(Stored data entries)

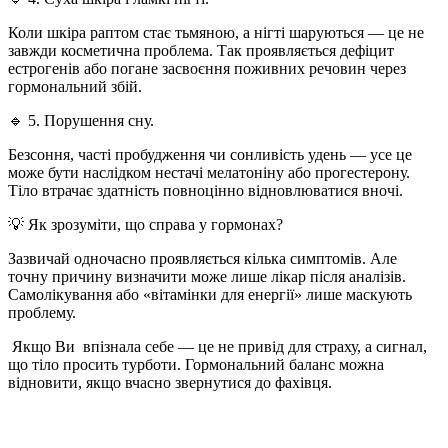
Коли шкіра раптом стає тьмяною, а нігті шаруються — це не
завжди косметична проблема. Так проявляється дефіцит
естрогенів або погане засвоєння поживних речовин через
гормональний збій.
🔹
5. Порушення сну.
Безсоння, часті пробудження чи сонливість удень — усе це
може бути наслідком нестачі мелатоніну або прогестерону.
Тіло втрачає здатність повноцінно відновлюватися вночі.
💡
Як зрозуміти, що справа у гормонах?
Зазвичай одночасно проявляється кілька симптомів. Але
точну причину визначити може лише лікар після аналізів.
Самолікування або «вітамінки для енергії» лише маскують
проблему.
Якщо Ви
впізнала себе — це не привід для страху, а сигнал,
що тіло просить турботи. Гормональний баланс можна
відновити, якщо вчасно звернутися до фахівця.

Activity »
From the first line to the last, repeat the records exactly and skip the pictures.

Answer to this exercise »
Коли шкіра раптом стає тьмяною, а нігті шаруються — це не
завжди косметична проблема. Так проявляється дефіцит
естрогенів або погане засвоєння поживних речовин через
гормональний збій.
🔹
5. Порушення сну.
Безсоння, часті пробудження чи сонливість удень — усе це
може бути наслідком нестачі мелатоніну або прогестерону.
Тіло втрачає здатність повноцінно відновлюватися вночі.
💡
Як зрозуміти, що справа у гормонах?
Зазвичай одночасно проявляється кілька симптомів. Але
точну причину визначити може лише лікар після аналізів.
Самолікування або «вітамінки для енергії» лише маскують
проблему.
Якщо Ви
впізнала себе — це не привід для страху, а сигнал,
що тіло просить турботи. Гормональний баланс можна
відновити, якщо вчасно звернутися до фахівця.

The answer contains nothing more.